» RECORDS FOR THIS TASK:
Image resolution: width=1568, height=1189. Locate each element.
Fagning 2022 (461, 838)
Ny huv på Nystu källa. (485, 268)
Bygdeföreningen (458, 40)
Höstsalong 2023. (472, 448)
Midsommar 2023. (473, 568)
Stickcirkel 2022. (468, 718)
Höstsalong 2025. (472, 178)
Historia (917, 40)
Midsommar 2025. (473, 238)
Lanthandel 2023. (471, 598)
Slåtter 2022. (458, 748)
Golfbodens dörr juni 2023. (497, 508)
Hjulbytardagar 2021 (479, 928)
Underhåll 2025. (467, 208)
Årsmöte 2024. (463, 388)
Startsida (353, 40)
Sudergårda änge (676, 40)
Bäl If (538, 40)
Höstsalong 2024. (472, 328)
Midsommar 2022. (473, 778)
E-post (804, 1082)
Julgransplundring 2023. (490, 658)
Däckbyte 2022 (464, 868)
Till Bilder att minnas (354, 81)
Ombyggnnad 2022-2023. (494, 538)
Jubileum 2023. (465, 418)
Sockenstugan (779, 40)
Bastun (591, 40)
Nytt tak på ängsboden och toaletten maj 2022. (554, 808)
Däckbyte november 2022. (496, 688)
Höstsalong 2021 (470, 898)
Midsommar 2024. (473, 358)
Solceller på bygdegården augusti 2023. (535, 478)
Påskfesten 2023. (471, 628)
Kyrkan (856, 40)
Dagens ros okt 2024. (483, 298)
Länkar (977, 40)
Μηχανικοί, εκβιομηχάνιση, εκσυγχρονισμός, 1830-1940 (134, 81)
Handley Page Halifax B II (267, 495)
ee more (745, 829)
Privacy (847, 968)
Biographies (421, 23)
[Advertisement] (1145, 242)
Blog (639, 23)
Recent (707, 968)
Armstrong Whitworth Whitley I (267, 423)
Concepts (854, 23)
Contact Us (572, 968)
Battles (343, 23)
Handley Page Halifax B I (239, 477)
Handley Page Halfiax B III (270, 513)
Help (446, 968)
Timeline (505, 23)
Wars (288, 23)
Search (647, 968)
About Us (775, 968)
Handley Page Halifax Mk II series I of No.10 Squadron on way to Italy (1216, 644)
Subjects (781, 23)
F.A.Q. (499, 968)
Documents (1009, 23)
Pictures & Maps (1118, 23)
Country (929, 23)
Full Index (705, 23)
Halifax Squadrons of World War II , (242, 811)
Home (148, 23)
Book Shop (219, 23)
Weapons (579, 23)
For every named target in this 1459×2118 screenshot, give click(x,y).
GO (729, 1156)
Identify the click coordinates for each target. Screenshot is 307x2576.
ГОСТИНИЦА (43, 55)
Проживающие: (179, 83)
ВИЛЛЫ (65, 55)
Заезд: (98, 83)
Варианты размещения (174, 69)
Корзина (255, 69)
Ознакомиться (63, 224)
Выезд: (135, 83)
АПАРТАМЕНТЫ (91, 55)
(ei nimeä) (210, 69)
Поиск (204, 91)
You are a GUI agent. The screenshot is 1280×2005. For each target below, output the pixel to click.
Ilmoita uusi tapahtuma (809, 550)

» TASK BRIEF:
An exact transcription of the lines from the start of the listing through the line bearing "Årsmöte 2024. (463, 388)" is the whole answer.

» THE COMPLETED TASK:
Image resolution: width=1568, height=1189. Locate each element.
Fagning 2022 (461, 838)
Ny huv på Nystu källa. (485, 268)
Bygdeföreningen (458, 40)
Höstsalong 2023. (472, 448)
Midsommar 2023. (473, 568)
Stickcirkel 2022. (468, 718)
Höstsalong 2025. (472, 178)
Historia (917, 40)
Midsommar 2025. (473, 238)
Lanthandel 2023. (471, 598)
Slåtter 2022. (458, 748)
Golfbodens dörr juni 2023. (497, 508)
Hjulbytardagar 2021 (479, 928)
Underhåll 2025. (467, 208)
Årsmöte 2024. (463, 388)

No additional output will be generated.